I dug my cell phone out of my pocket and realized it had been off all morning. Although my wife had merely rolled over and mumbled when I kissed her cheek and headed out for the morning's activities, as soon as the phone's operating system booted up, the message alert popped on. You Have Voicemail, it chimed in an artificially cheerful voice. I nearly lost myself in a befuddled rage at that - how could this stupid device be cheery after what I had just seen? I caught myself and instead hit play.

"Honey, did you see the news this morning? Call me now!" Liz was a little high-strung on occasion, but this was real fear in her voice and I wasn't used to hearing that. I dialed immediately.

"There you are!" She yelled into the phone.

"You'll never believe what just happened to us," I gushed at the same moment, relieved to hear her voice and know that she and the rest of our five children were safe.

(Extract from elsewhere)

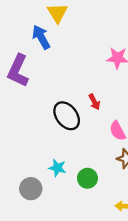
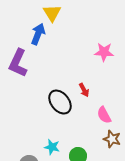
blue arrow: (41, 37) -> (38, 34), turned 50

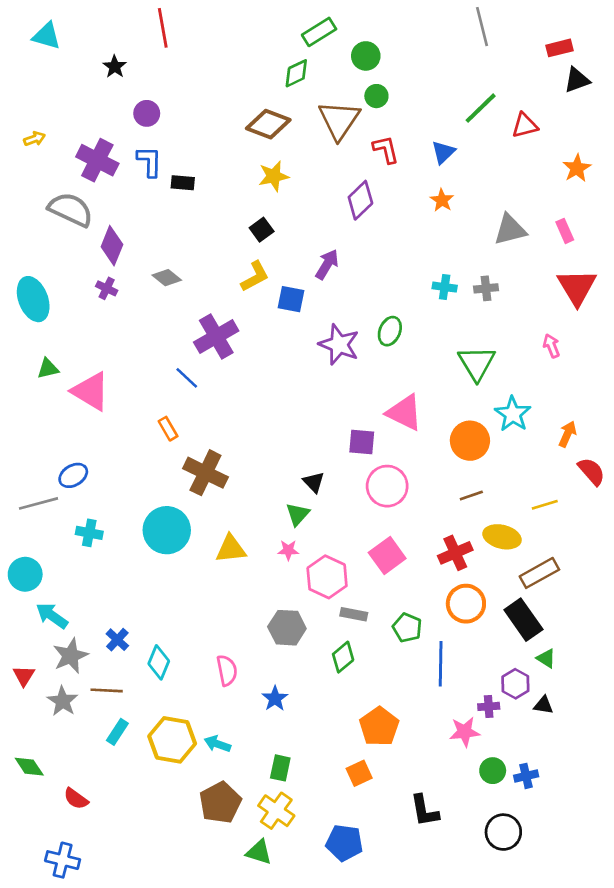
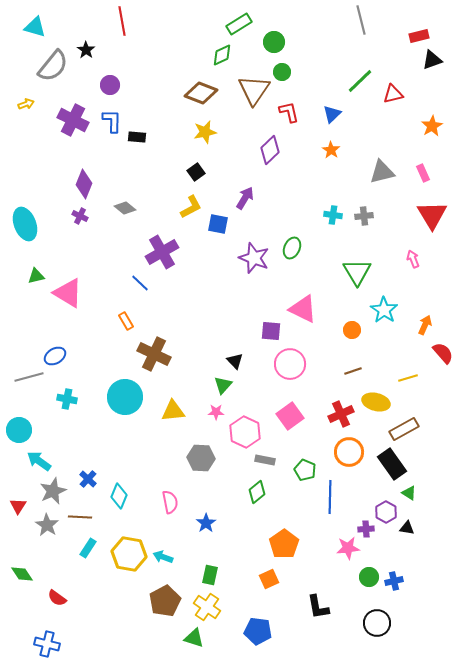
gray semicircle: (71, 210) -> (53, 66), moved, turned 104
orange circle: (470, 441) -> (352, 330), size x0.6
gray hexagon: (287, 628) -> (201, 458), moved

"You first," We both said at the same time. This was usually my cue to remain silent, but it seemed that she wanted to hear my news because the silence on the line stretched out for a few seconds before I began. "The lady at the outdoor counter in Wad-Mart just died right there in front of us!"

"You have Bill with you? Did he see that?" Ever the protective Mom, she immediately asked after our youngest son.

"Yes dear, and yes, he was with me when it happened, but that wasn't the worst of it - I'm still trying to wrap my head around it all."

"She came back to life, didn't she?" Liz preempted.

"How did you know?" I asked, mystified at her seeming clairvoyance.

"It's all over the news - it's this flu! They're calling it the Zombie flu!"

"I've been hearing about it, but Zombies? I mean, come on!" I replied, my incredulity spilling through the phone and out onto her shoulder.

"No honey, the governor was just on TV - it's what woke me up," I always turned the TV on for her when I left in the morning, usually on the Discovery Channel, as I had this morning, to help her, not much of a morning person, to wake up.

"How'd you hear the governor? I left the TV on Discovery!"

"I know - he came on so I changed the channel. He was on every channel - it was an emergency broadcast. He said that the Zombie flu is here. It's killing people here! You need to come home now! And get Bill a shotgun, too!"

That last part brought me up short. "What do you mean?" I tried to deflect, but my heart sunk as I realized I'd been caught.

"Go back to the gun counter and get Bill a 20 gauge. You know he can't keep a secret."

Damn that motherly instinct. I'd been an idiot to think that she'd not realize I was teaching our son to shoot.

"Get home as fast as you can, honey. I think we all need to get somewhere else - somewhere safe."

"All right. I'll grab another gun, and be there as soon as I can."

I looked toward my son as he wandered around the parking lot following the dogs' noses. Should I bring him back in with me? Into there? I noticed that both of the dogs' hackles were raised and that they weren't sniffing for sign of other animals to cover with their own scent. Quite the opposite, the were both fully on guard, one on either side of the young boy, and were warily searching for the source of the danger they clearly sensed. Yup. Better bring all three of them in - it would be useful, because in the back of my mind I had already accepted that everyone in Wad-Mart today was infected, and every one of them was after one thing and one thing only ... living flesh.

Damn. This today wasn't going to be much fun after all.